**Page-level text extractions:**

━━━━━━━━━━━━━━━━━━━━━━━━━━━━━━

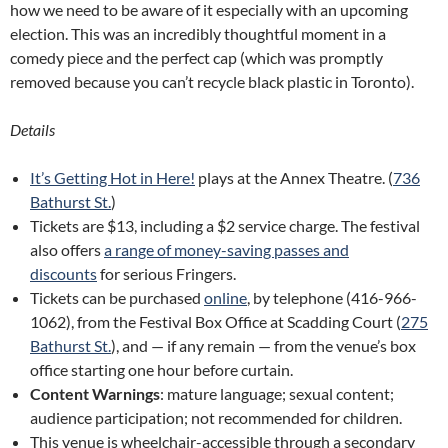
how we need to be aware of it especially with an upcoming
election. This was an incredibly thoughtful moment in a
comedy piece and the perfect cap (which was promptly
removed because you can’t recycle black plastic in Toronto).
Details
It’s Getting Hot in Here!
plays at the Annex Theatre. (
736
Bathurst St.
)
Tickets are $13, including a $2 service charge. The festival
also offers
a range of money-saving passes and
discounts
for serious Fringers.
Tickets can be purchased
online
, by telephone (416-966-
1062), from the Festival Box Office at Scadding Court (
275
Bathurst St.
), and — if any remain — from the venue’s box
office starting one hour before curtain.
Content Warnings
: mature language; sexual content;
audience participation; not recommended for children.
This venue is wheelchair-accessible through a secondary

━━━━━━━━━━━━━━━━━━━━━━━━━━━━━━

**Work to complete:**
Wherever the word "Tickets" appears in the records above, copy that line.

**Task response:**
Tickets are $13, including a $2 service charge. The festival
Tickets can be purchased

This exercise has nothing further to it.